By analyzing existing cross correlation between Calamos Opportunistic Value and Calamos Hedged Equity, you can compare the effects of market volatilities on Calamos Opportunistic and Calamos Hedged and check how they will diversify away market risk if combined in the same portfolio for a given time horizon. You can also utilize pair trading strategies of matching a long position in Calamos Opportunistic with a short position of Calamos Hedged. Check out your portfolio center. Please also check ongoing floating volatility patterns of Calamos Opportunistic and Calamos Hedged.

Diversification Opportunities for Calamos Opportunistic and Calamos Hedged

0.99
  Correlation Coefficient

No risk reduction

The 3 months correlation between Calamos and Calamos is 0.99. Overlapping area represents the amount of risk that can be diversified away by holding Calamos Opportunistic Value and Calamos Hedged Equity in the same portfolio, assuming nothing else is changed. The correlation between historical prices or returns on Calamos Hedged Equity and Calamos Opportunistic is a relative statistical measure of the degree to which these equity instruments tend to move together. The correlation coefficient measures the extent to which returns on Calamos Opportunistic Value are associated (or correlated) with Calamos Hedged. Values of the correlation coefficient range from -1 to +1, where. The correlation of zero (0) is possible when the price movement of Calamos Hedged Equity has no effect on the direction of Calamos Opportunistic i.e., Calamos Opportunistic and Calamos Hedged go up and down completely randomly.

Pair Corralation between Calamos Opportunistic and Calamos Hedged

Assuming the 90 days horizon Calamos Opportunistic Value is expected to generate 1.79 times more return on investment than Calamos Hedged. However, Calamos Opportunistic is 1.79 times more volatile than Calamos Hedged Equity. It trades about 0.37 of its potential returns per unit of risk. Calamos Hedged Equity is currently generating about 0.32 per unit of risk.

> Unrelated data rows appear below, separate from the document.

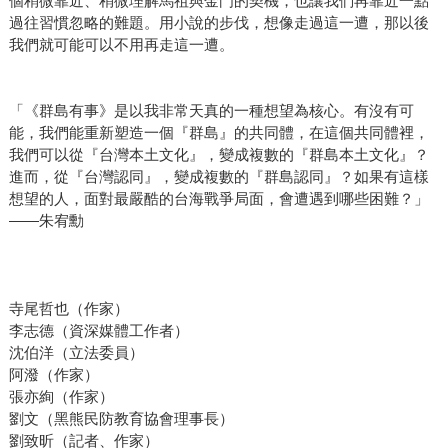
個稍微靠近、稍微理解馬祖與金門的契機，也讓我們再靠近一點
過往習慣忽略的難題。用小說的步伐，想像走過這一遭，那以後
我們就可能可以不用再走這一遭。
「《群島有事》是以我非常天真的一種想望為核心。有沒有可
能，我們能重新塑造一個『群島』的共同體，在這個共同體裡，
我們可以從『台灣本土文化』，變成複數的『群島本土文化』？
進而，從『台灣認同』，變成複數的『群島認同』？如果有這樣
想望的人，面對最嚴酷的台海戰爭局面，會遭遇到哪些困難？」
——朱宥勳
寺尾哲也（作家）
李志德（資深媒體工作者）
沈伯洋（立法委員）
阿潑（作家）
張亦絢（作家）
劉文（黑熊民防教育協會理事長）
劉致昕（記者、作家）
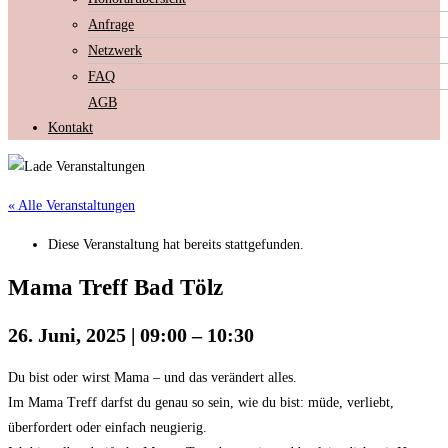
Anfrage
Netzwerk
FAQ
AGB
Kontakt
« Alle Veranstaltungen
Diese Veranstaltung hat bereits stattgefunden.
Mama Treff Bad Tölz
26. Juni, 2025
|
09:00
–
10:30
Du bist oder wirst Mama – und das verändert alles.
Im Mama Treff darfst du genau so sein, wie du bist: müde, verliebt,
überfordert oder einfach neugierig.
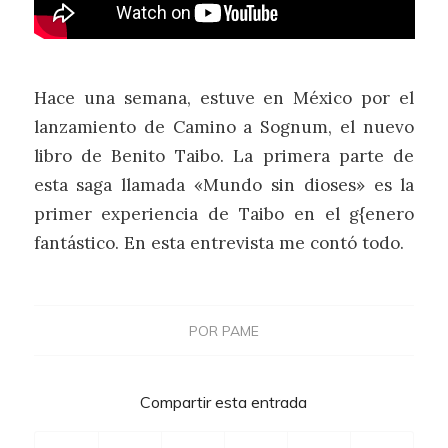
Hace una semana, estuve en México por el
lanzamiento de Camino a Sognum, el nuevo
libro de Benito Taibo. La primera parte de
esta saga llamada «Mundo sin dioses» es la
primer experiencia de Taibo en el g{enero
fantástico. En esta entrevista me contó todo.
POR
PAME
Compartir esta entrada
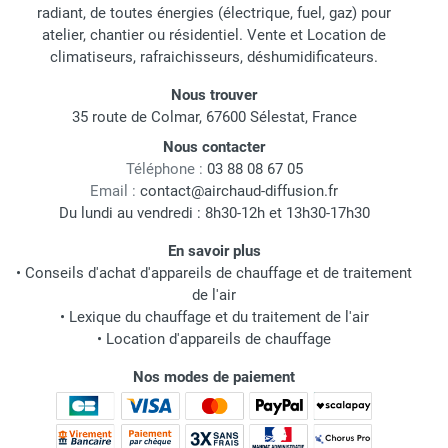
radiant, de toutes énergies (électrique, fuel, gaz) pour
atelier, chantier ou résidentiel. Vente et Location de
climatiseurs, rafraichisseurs, déshumidificateurs.
Nous trouver
35 route de Colmar, 67600 Sélestat, France
Nous contacter
Téléphone :
03 88 08 67 05
Email :
contact@airchaud-diffusion.fr
Du lundi au vendredi : 8h30-12h et 13h30-17h30
En savoir plus
•
Conseils d'achat d'appareils de chauffage et de traitement
de l'air
•
Lexique du chauffage et du traitement de l'air
•
Location d'appareils de chauffage
Nos modes de paiement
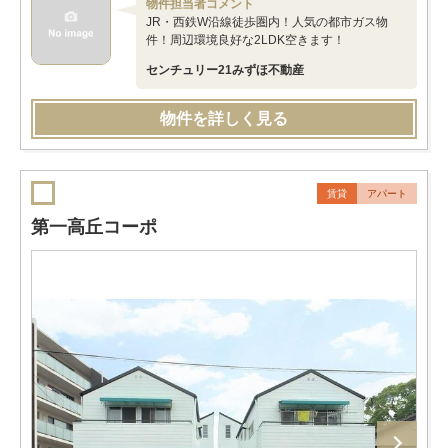
物件担当者コメント
JR・西鉄W沿線徒歩圏内！人気の都市ガス物
件！周辺環境良好な2LDK空きます！
センチュリー21みずほ不動産
物件を詳しく見る
賃貸
アパート
第一高丘コーポ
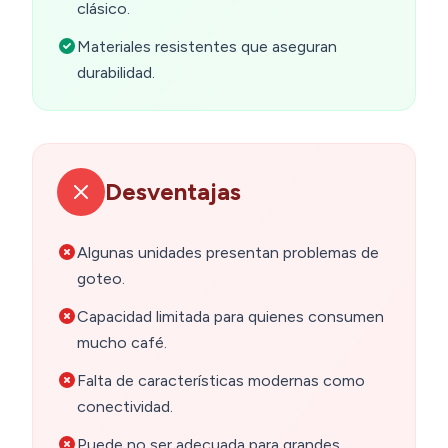
clásico.
Materiales resistentes que aseguran
durabilidad.
Desventajas
Algunas unidades presentan problemas de
goteo.
Capacidad limitada para quienes consumen
mucho café.
Falta de características modernas como
conectividad.
Puede no ser adecuada para grandes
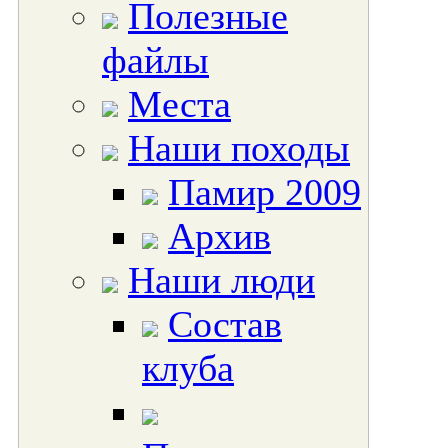
Полезные
файлы
Места
Наши походы
Памир 2009
Архив
Наши люди
Состав
клуба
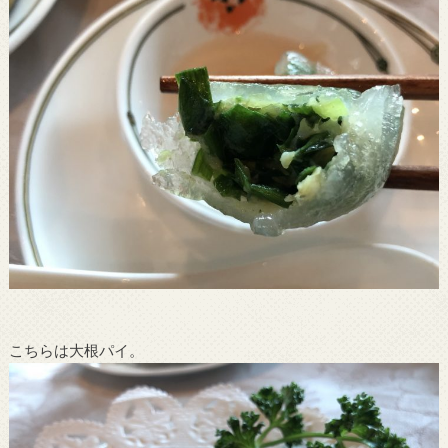
こちらは大根パイ。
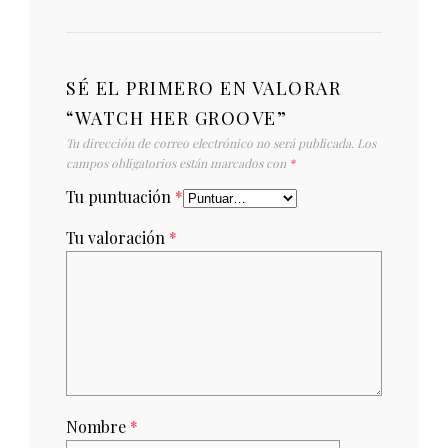
SÉ EL PRIMERO EN VALORAR
“WATCH HER GROOVE”
Tu dirección de correo electrónico no será publicada.
Los
campos obligatorios están marcados con
*
Tu puntuación
*
Tu valoración
*
Nombre
*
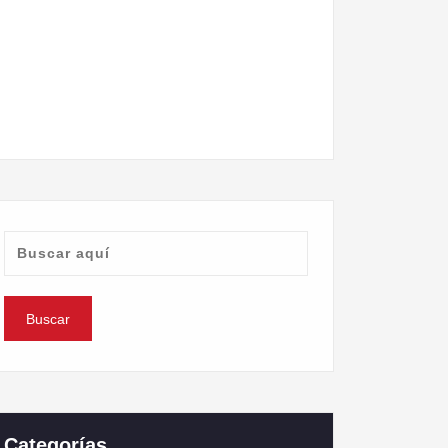
Categorías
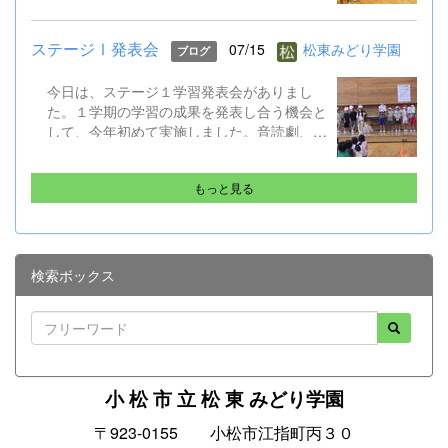
導の話では校下で起こった先日の水難事故も
引き合いに、自分の命を守る行動やSNSでの
ステージⅠ発表会
07/15
松東みどり学園
ブログ
トラブル防止など確認しました。 そして、
ALTのジェニカ先生が帰国するのに伴い、後
今日は、ステージ１学習発表会がありまし
期課程からはメッセージの贈呈もありまし
た。１学期の学習の成果を発表し合う機会と
た。 夏休み明け、また元気に会えることを
して、今年初めて実施しました。音読劇、合
楽しみにしています。 保護者や地域の皆様
奏、合唱はどれもクラスごとに工夫があっ
にも感謝です。ありがとうございました。
て、練習の成果も出ていました。
もっと見る
検索ボックス
小 松 市 立 松 東 みどり学園
〒923-0155 小松市江指町丙３０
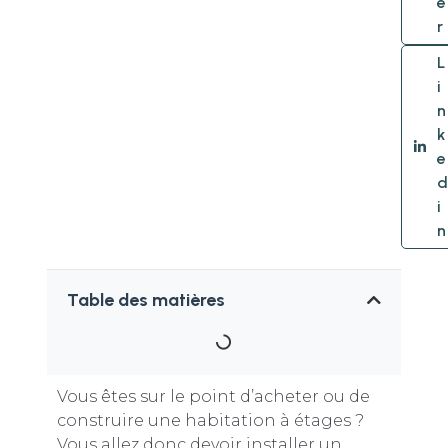
e
r
L
i
n
k
e
d
i
n
Table des matières
Vous êtes sur le point d’acheter ou de
construire une habitation à étages ?
Vous allez donc devoir installer un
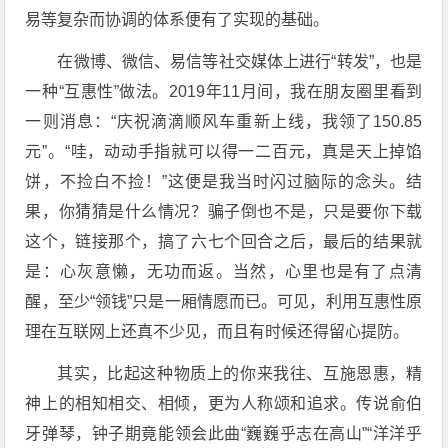
易等复杂而协调的体系便有了实现的基础。
在微博、微信、易信等社交媒体上进行“转发”，也是
一种“互惠性”做法。2019年11月间，我在朋友圈里看到
一则消息：“庆祝滴滴顺风车重新上线，我领了150.85
元”。“哇，动动手指就可以得一二百元，真是天上掉馅
饼，不捡白不捡！”这便是我当时闪过脑际的念头。结
果，你猜猜是什么情况？骗子倒也不是，只是要你下载
这个，链接那个，搞了六七个回合之后，最后的结果就
是：心灰意懒，无功而返。当然，心里也是有了点清
醒，至少“领钱”只是一厢情愿而已。可见，利用互惠性原
理在互联网上还真不少见，而且有时候还得留心提防。
其实，比起这种物质上的你来我往、互施恩惠，精
神上的相知相交、相倾，更为人称颂和追求。传说俞伯
牙弹琴，钟子期竟能领会此曲“巍巍乎志在高山”“洋洋乎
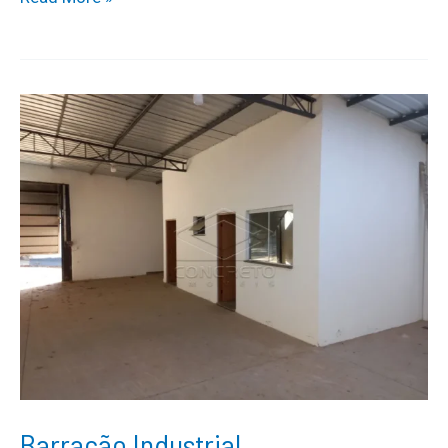
comercial
/
02
Barracão Industrial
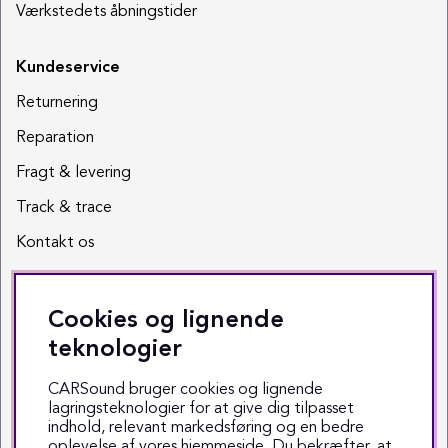
Værkstedets åbningstider
Kundeservice
Returnering
Reparation
Fragt & levering
Track & trace
Kontakt os
Sociale medier
Cookies og lignende
Facebook
teknologier
Instagram
CARSound bruger cookies og lignende
lagringsteknologier for at give dig tilpasset
Youtube
indhold, relevant markedsføring og en bedre
oplevelse af vores hjemmeside. Du bekræfter, at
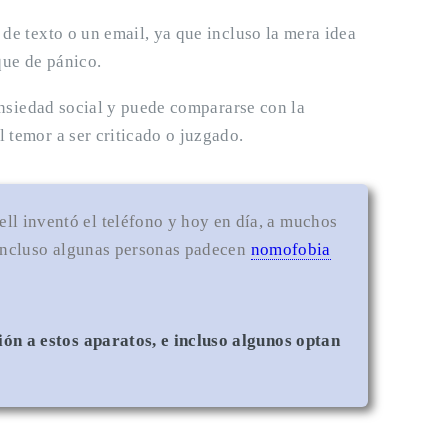
de texto o un email, ya que incluso la mera idea
que de pánico.
 ansiedad social y puede compararse con la
 temor a ser criticado o juzgado.
l inventó el teléfono y hoy en día, a muchos
 incluso algunas personas padecen
nomofobia
ión a estos aparatos, e incluso algunos optan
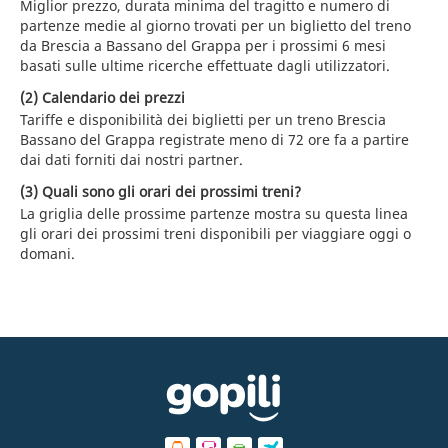
Miglior prezzo, durata minima del tragitto e numero di
partenze medie al giorno trovati per un biglietto del treno
da Brescia a Bassano del Grappa per i prossimi 6 mesi
basati sulle ultime ricerche effettuate dagli utilizzatori.
(2) Calendario dei prezzi
Tariffe e disponibilità dei biglietti per un treno Brescia
Bassano del Grappa registrate meno di 72 ore fa a partire
dai dati forniti dai nostri partner.
(3) Quali sono gli orari dei prossimi treni?
La griglia delle prossime partenze mostra su questa linea
gli orari dei prossimi treni disponibili per viaggiare oggi o
domani.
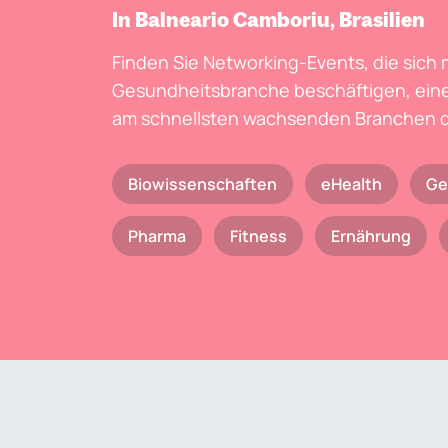
In Balneario Camboriu, Brasilien
Finden Sie Networking-Events, die sich 
Gesundheitsbranche beschäftigen, eine
am schnellsten wachsenden Branchen d
Biowissenschaften
eHealth
Ge
Pharma
Fitness
Ernährung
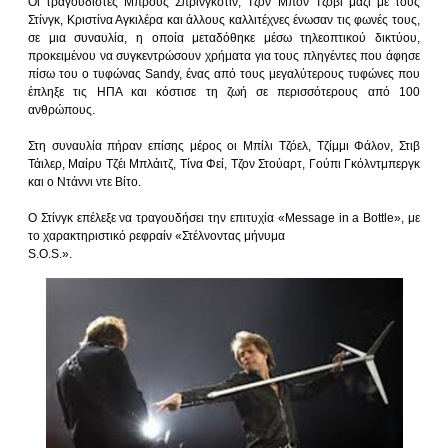
Οι τραγουδιστές Μπρους Σπρίνγκστιν, Τζον Μπον Τζόβι μαζί με τους
Στίνγκ, Κριστίνα Αγκιλέρα και άλλους καλλιτέχνες ένωσαν τις φωνές τους,
σε μια συναυλία, η οποία μεταδόθηκε μέσω τηλεοπτικού δικτύου,
προκειμένου να συγκεντρώσουν χρήματα για τους πληγέντες που άφησε
πίσω του ο τυφώνας Sandy, ένας από τους μεγαλύτερους τυφώνες που
έπληξε τις ΗΠΑ και κόστισε τη ζωή σε περισσότερους από 100
ανθρώπους.
Στη συναυλία πήραν επίσης μέρος οι Μπίλι Τζόελ, Τζίμμι Φάλον, Στιβ
Τάιλερ, Μαίρυ Τζέι Μπλάιτζ, Τίνα Φεί, Τζον Στούαρτ, Γούπι Γκόλντμπεργκ
και ο Ντάννι ντε Βίτο.
Ο Στίνγκ επέλεξε να τραγουδήσει την επιτυχία «Message in a Bottle», με
το χαρακτηριστικό ρεφραίν «Στέλνοντας μήνυμα
S.O.S.».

If you would invest  2,297  in Calamos Opportunistic Value on September 1, 2024 and sell it today you would earn a total of  144.00  from holding Calamos Opportunistic Value or generate 6.27% return on investment over 90 days.
Time Period3 Months [change]
DirectionMoves Together 
StrengthVery Strong
Accuracy100.0%
ValuesDaily Returns

Calamos Opportunistic Value  vs.  Calamos Hedged Equity

 Performance 
       Timeline  
Calamos Opportunistic 

Risk-Adjusted Performance

14 of 100

 
Weak
 
Strong
Good
Compared to the overall equity markets, risk-adjusted returns on investments in Calamos Opportunistic Value are ranked lower than 14 (%) of all funds and portfolios of funds over the last 90 days. In spite of fairly weak forward indicators, Calamos Opportunistic may actually be approaching a critical reversion point that can send shares even higher in December 2024.
Calamos Hedged Equity 

Risk-Adjusted Performance

15 of 100

 
Weak
 
Strong
Good
Compared to the overall equity markets, risk-adjusted returns on investments in Calamos Hedged Equity are ranked lower than 15 (%) of all funds and portfolios of funds over the last 90 days. In spite of fairly strong technical and fundamental indicators, Calamos Hedged is not utilizing all of its potentials. The current stock price disturbance, may contribute to short-term losses for the investors.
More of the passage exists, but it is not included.